Task to complete: Beginning with the line containing "februari 9, 2026", write out each line exactly through the end of the listing, and skip all pictures.

Data for processing:

------------------------------------------------

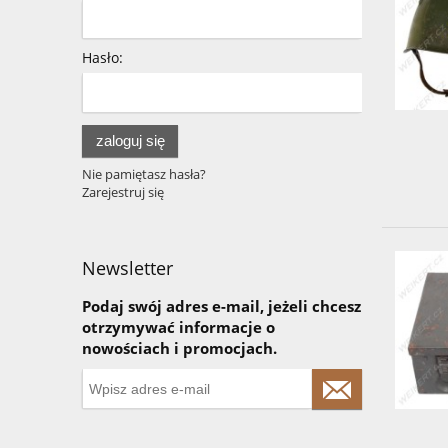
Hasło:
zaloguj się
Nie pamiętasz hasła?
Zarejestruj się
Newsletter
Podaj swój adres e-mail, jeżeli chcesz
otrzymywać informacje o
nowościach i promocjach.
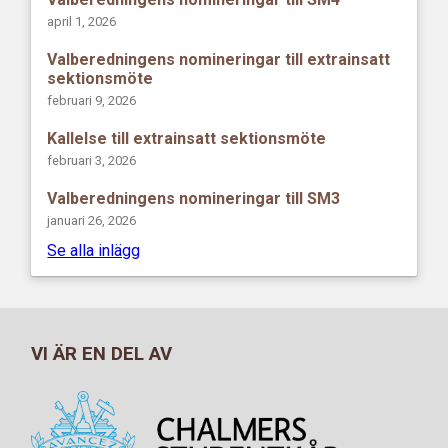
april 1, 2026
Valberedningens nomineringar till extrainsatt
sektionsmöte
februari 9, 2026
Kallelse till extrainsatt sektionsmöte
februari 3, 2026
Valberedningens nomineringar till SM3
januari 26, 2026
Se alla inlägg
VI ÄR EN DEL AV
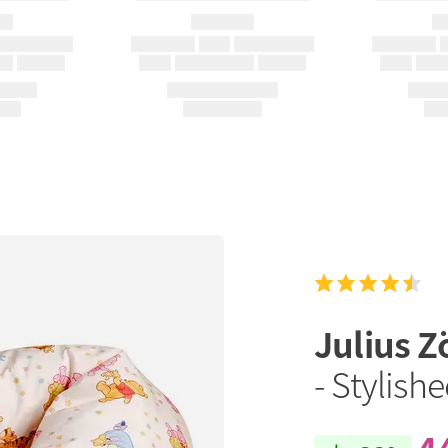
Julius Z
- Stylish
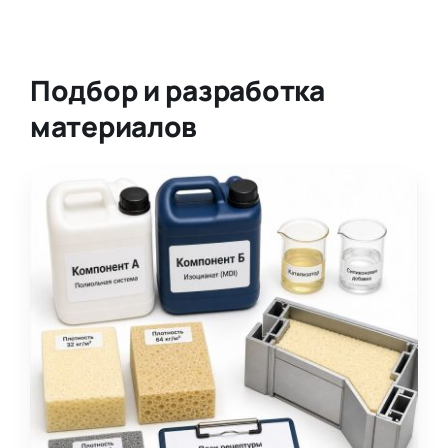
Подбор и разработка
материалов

------------------------------------------------

Solution for this problem:
februari 9, 2026
Kallelse till extrainsatt sektionsmöte
februari 3, 2026
Valberedningens nomineringar till SM3
januari 26, 2026
Se alla inlägg
VI ÄR EN DEL AV
Julius Z
- Stylish
Подбор и разработка
материалов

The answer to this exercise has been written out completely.